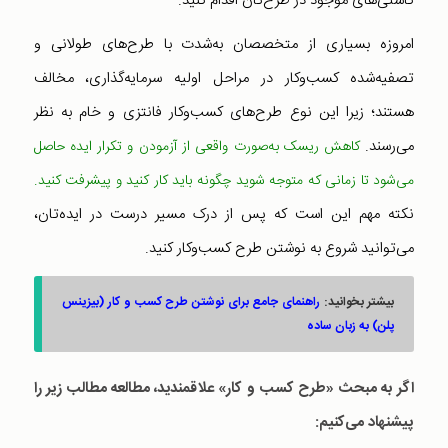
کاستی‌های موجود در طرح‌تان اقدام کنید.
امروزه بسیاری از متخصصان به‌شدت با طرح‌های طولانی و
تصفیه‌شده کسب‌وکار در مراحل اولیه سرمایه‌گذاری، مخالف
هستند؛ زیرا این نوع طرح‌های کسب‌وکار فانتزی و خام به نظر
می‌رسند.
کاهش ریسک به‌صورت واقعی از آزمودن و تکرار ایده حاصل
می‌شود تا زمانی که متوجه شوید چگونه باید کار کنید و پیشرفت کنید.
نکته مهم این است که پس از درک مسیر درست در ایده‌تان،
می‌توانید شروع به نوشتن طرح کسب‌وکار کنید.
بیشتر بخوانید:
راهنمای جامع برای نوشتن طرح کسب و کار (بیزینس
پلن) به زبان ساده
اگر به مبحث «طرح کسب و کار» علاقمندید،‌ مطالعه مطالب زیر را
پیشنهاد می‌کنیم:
────────────────────────────────────────
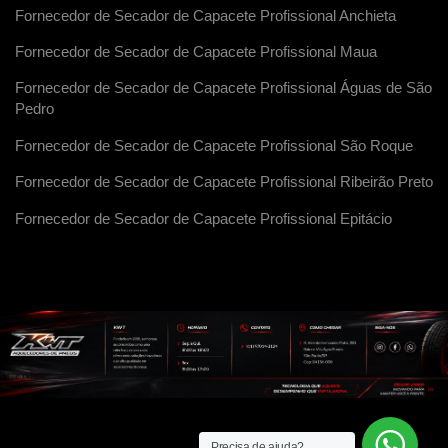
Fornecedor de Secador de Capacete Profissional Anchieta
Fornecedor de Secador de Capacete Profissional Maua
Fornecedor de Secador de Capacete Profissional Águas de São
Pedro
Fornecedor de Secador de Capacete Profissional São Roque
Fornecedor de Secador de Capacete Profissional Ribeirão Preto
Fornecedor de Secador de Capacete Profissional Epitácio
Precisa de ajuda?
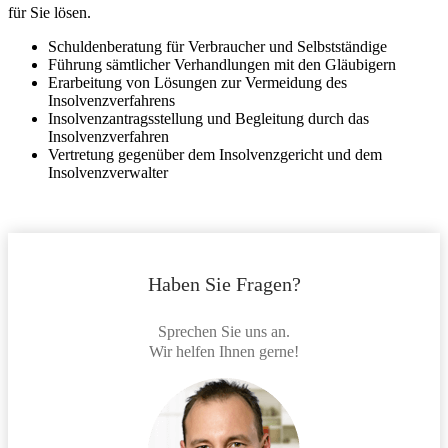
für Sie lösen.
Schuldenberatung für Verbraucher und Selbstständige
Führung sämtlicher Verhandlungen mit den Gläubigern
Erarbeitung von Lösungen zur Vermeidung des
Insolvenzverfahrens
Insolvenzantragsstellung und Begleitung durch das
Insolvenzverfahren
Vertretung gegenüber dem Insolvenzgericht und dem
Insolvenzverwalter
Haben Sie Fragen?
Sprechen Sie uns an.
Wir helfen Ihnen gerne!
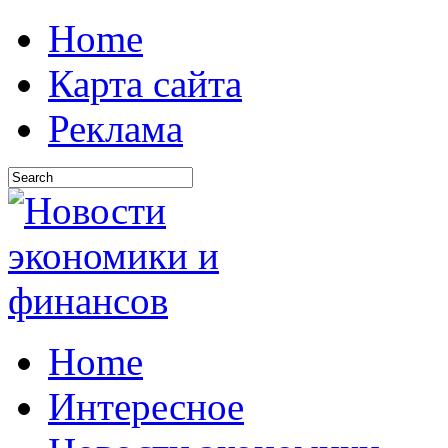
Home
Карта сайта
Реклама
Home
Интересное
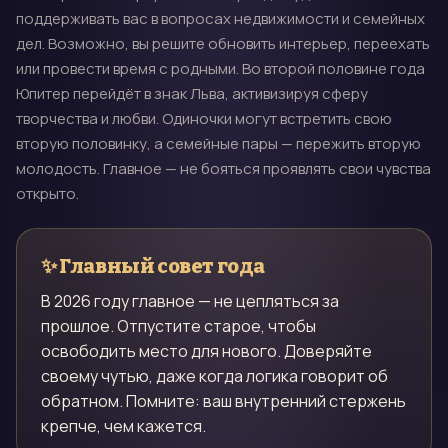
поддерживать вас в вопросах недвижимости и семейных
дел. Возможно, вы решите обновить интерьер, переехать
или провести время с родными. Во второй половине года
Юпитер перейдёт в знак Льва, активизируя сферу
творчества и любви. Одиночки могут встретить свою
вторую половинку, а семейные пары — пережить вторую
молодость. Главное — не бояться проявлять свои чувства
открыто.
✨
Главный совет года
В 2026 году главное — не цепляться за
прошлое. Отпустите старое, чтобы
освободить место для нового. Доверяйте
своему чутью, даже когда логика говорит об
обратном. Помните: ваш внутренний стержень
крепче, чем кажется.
────────────────────────────────────────
**WHAT NEEDS TO BE DONE:**
Within the listing, how many lines hold "Capacete"? Write only that number.

**WRITTEN ANSWER:**
6